I hope this is helpful.

From shlee on 2018-10-04

Just some additional comments @aschoenr, from having thought about your question overnight, which is more than the few minutes I had spent yesterday at the end of the day. I think the metric that is important to you is the depth per allele and the sensitivity of your caller to that depth. Also, we must consider the nature of the de novo germline variants that arise each generation and whether you are interested in all or a subset of these.

If your data presents low depth per allele for whatever reason, then the alternative to HaplotypeCaller/GenotypeGVCFs calling is (i) HaplotypeCaller per-sample GVCF calling (some folks in the field use this towards somatic calling) and (ii) Mutect2 calling.

And here is a question to consider. Do you need to resolve those variations that occur in low complexity regions, e.g. homopolymer runs, or repetitive sequence, e.g. alpha satellites? Because no conventional germline caller out there can really resolve these. You would have to use specialized tools such as [lobSTR](http://lobstr.teamerlich.org/) to profile short tandem repeats (STRs). Not only do these types of regions present challenges in sequencing, but by their nature, they are prone to polymerase slippage and mutation within the cell as well. Even if you are uninterested in such types of variation, these will show up in your callset as differences between samples and present as many false positive callse. To filter such types of variation, the [Mutect2 workflow](https://gatkforums.broadinstitute.org/gatk/discussion/11136/how-to-call-somatic-mutations-using-gatk4-mutect2) allows for the filtering of sites in a [Mutect2 panel of normals (PoN)](https://gatkforums.broadinstitute.org/gatk/discussion/11127/somatic-calling-is-not-simply-a-difference-between-two-callsets). Within this workflow, the PoN’s primary purpose is to collect systematic artifacts of sequencing, including those that arise from low complexity and repetitive sequence regions, that are common but do not necessarily manifest for every sample.
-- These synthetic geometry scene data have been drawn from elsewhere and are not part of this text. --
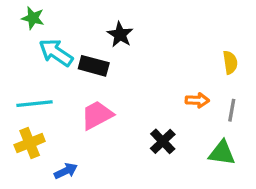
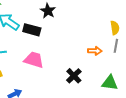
gray line: (232, 110) -> (116, 46), moved
pink trapezoid: (97, 115) -> (34, 60), turned 45

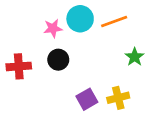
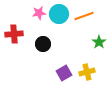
pink star: (53, 28) -> (39, 13), moved
red cross: (19, 66) -> (14, 34), moved

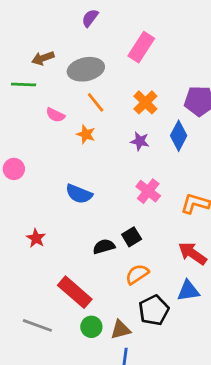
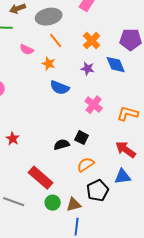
blue diamond: (179, 136) -> (116, 65), turned -50
blue semicircle: (79, 194) -> (60, 88), moved
black square: (132, 237) -> (82, 138), turned -32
Here is another question. Some rare variants present as structural, e.g. copy number variation. I think you might be interested in our [germline CNV (gCNV) calling pipeline](https://software.broadinstitute.org/gatk/documentation/tooldocs/current/org_broadinstitute_hellbender_tools_copynumber_GermlineCNVCaller.php), which is still in beta release. The GATK4 gCNV workflow will call both common and rare copy number variants, given a proper panel of normals. Since your aim is to find variants that are different between family members, you should be able to use the family samples for the cohort panel. There is no forum tutorial on this workflow yet. I have been working on the tutorial but the forum has been inundated with questions and, well, see [here](https://software.broadinstitute.org/gatk/blog?id=9063) about the time-pie constant.

Best,

Soo Hee

From aschoenr on 2018-10-05

Wow @shlee thanks so much for all of your input. Just for the record, I seem to have an average coverage of 30-35X, would you consider this to be high depth? I also plan on filtering calls in low complexity regions, specifically segmental duplications, simple repeats and those identified by repeatmasker.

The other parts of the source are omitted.